Monday, April 2, 2018
Loser's Bracket by Chris Crutcher - Book Review
I met Chris Crutcher at a National Council of Teachers of English convention in Orlando (could have been Anaheim) in the late 1980’s where he was giving a presentation on Young Adult fiction. He was a trim, handsome, athletic looking man who was a school counselor and an athlete. Someone asked him what set young adult fiction aside from other fiction works. He responded, “The length.” I was intrigued, bought a couple of his books and devoured them avidly. I was teaching English at the time and chair of a large English Department in a Pennsylvania school district. I enjoyed the books, thought them useful for non-readers and less able students in our district, and encountered strong resistance to using them as assigned reading when I suggested it to my colleagues. Since heading in other directions, I rarely read Young Adult (also called Adolescent Literature) these days, but when I do, I usually enjoy a good read dealing with the problems of developing young people whose feelings are close to the surface and whose experience is limited, to be interesting and arresting reads while not demanding too much of me.

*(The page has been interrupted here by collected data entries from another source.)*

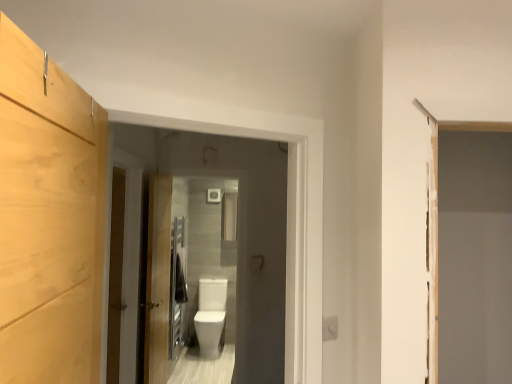 Question: Should I look upward or downward to see light wood cabinet at left?

Choices:
 (A) down
 (B) up

Answer: (A)

Question: Is light wood cabinet at left positioned far away from white glossy toilet bowl at center?

Choices:
 (A) yes
 (B) no

Answer: (A)

Question: Can you confirm if light wood cabinet at left is positioned to the left of white glossy toilet bowl at center?

Choices:
 (A) yes
 (B) no

Answer: (B)

Question: Is the surface of light wood cabinet at left in direct contact with white glossy toilet bowl at center?

Choices:
 (A) yes
 (B) no

Answer: (B)

Question: Is light wood cabinet at left outside of white glossy toilet bowl at center?

Choices:
 (A) yes
 (B) no

Answer: (A)

Question: From the image's perspective, is light wood cabinet at left on white glossy toilet bowl at center?

Choices:
 (A) no
 (B) yes

Answer: (B)

Question: Is light wood cabinet at left smaller than white glossy toilet bowl at center?

Choices:
 (A) yes
 (B) no

Answer: (A)

Question: Can you confirm if wooden barn door at left is bigger than white glossy toilet bowl at center?

Choices:
 (A) no
 (B) yes

Answer: (A)

Question: Is wooden barn door at left to the right of white glossy toilet bowl at center from the viewer's perspective?

Choices:
 (A) no
 (B) yes

Answer: (A)

Question: Is wooden barn door at left aimed at white glossy toilet bowl at center?

Choices:
 (A) no
 (B) yes

Answer: (A)

Question: Does wooden barn door at left come in front of white glossy toilet bowl at center?

Choices:
 (A) no
 (B) yes

Answer: (B)

Question: Is wooden barn door at left facing away from white glossy toilet bowl at center?

Choices:
 (A) yes
 (B) no

Answer: (B)

Question: From a real-world perspective, is wooden barn door at left under white glossy toilet bowl at center?

Choices:
 (A) no
 (B) yes

Answer: (A)

Question: Is wooden door at center, placed as the first door when sorted from left to right, located within wooden door at center, the second door viewed from the left?

Choices:
 (A) yes
 (B) no

Answer: (B) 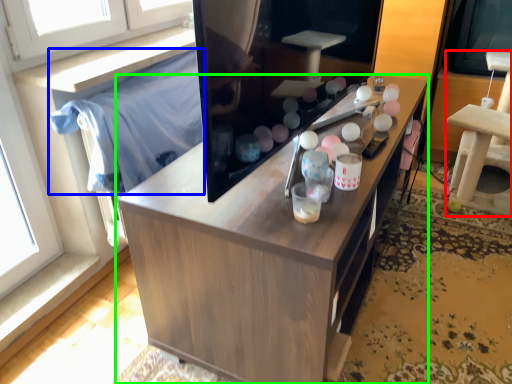 Question: Which object is the farthest from furniture (highlighted by a red box)? Choose among these: cloth (highlighted by a blue box) or cabinetry (highlighted by a green box).

Choices:
 (A) cloth
 (B) cabinetry

Answer: (A) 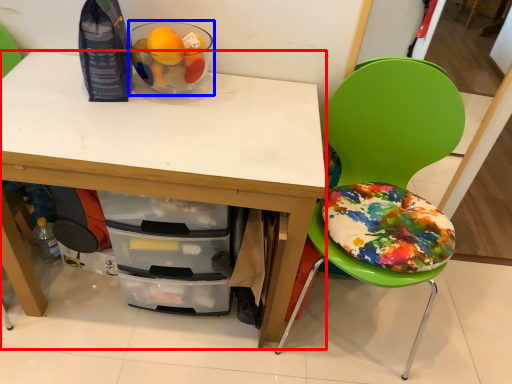 Question: Which object appears farthest to the camera in this image, desk (highlighted by a red box) or glass bowl (highlighted by a blue box)?

Choices:
 (A) desk
 (B) glass bowl

Answer: (B) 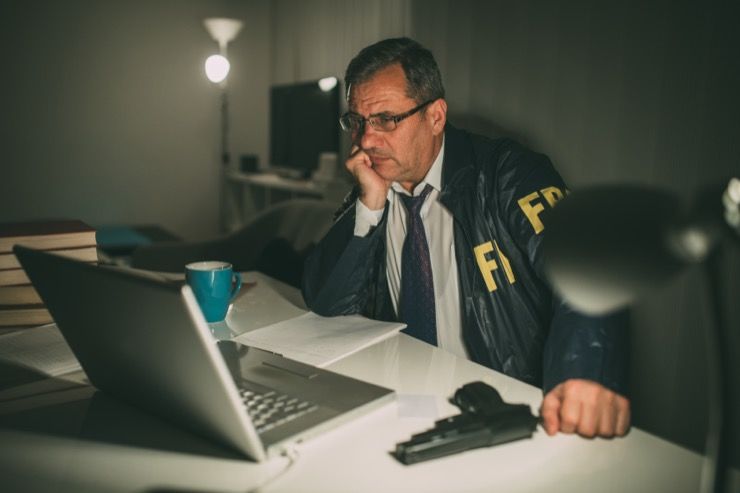 Identify the location of keyboard on laptop. (246, 400).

They deal with the real problems adolescents encounter: popularity, over-weight, dis-functional family life, adjustment to sexuality, and maturation, and more. These are all real problems that young people often find it difficult to discuss with adults. Thus the novels can provide help to them, or a platform for such discussions. As such, reading them can be crucial to helping with problems young people are encountering in their real life in ways that can displace the problem onto others they encounter in the pages of a book. They can discuss these issues with other kids or adults who know how to listen in constructive and useful ways. English teachers who say, “I’m a teacher, not a therapist” are missing the point as well as a chance to involve their students in literature which can turn them into lifelong readers.
Loser’s Bracket by Chris Crutcher (Greenwillow Books, 2018, 256 pp, $17.99/9.99) is told in first person narrative by Annie Boots, both a gifted athlete and student, whose life has been fractured. Her mother Nancy is over-weight, an alcoholic and drug abuser. Her sister Sheila a drug abuser in and out of rehab, an absent father, and Sheila’s son, who has his own problems. Nancy has been removed from custody, and Annie has been fostered by an upper middle-class family named Howard, which has its own problems, but, despite the father’s controlling needs to make her a star athlete, which she is anyway, Annie’s in a good situation while yearning to stay connected to her biological family. The story revolves around the interactions between and within these two families and the custody system. Annie describes the situation in breezy, accessible language with a degree of understanding and anxious good humor. She comes across as likable and insightful while trying to deal with her own problems.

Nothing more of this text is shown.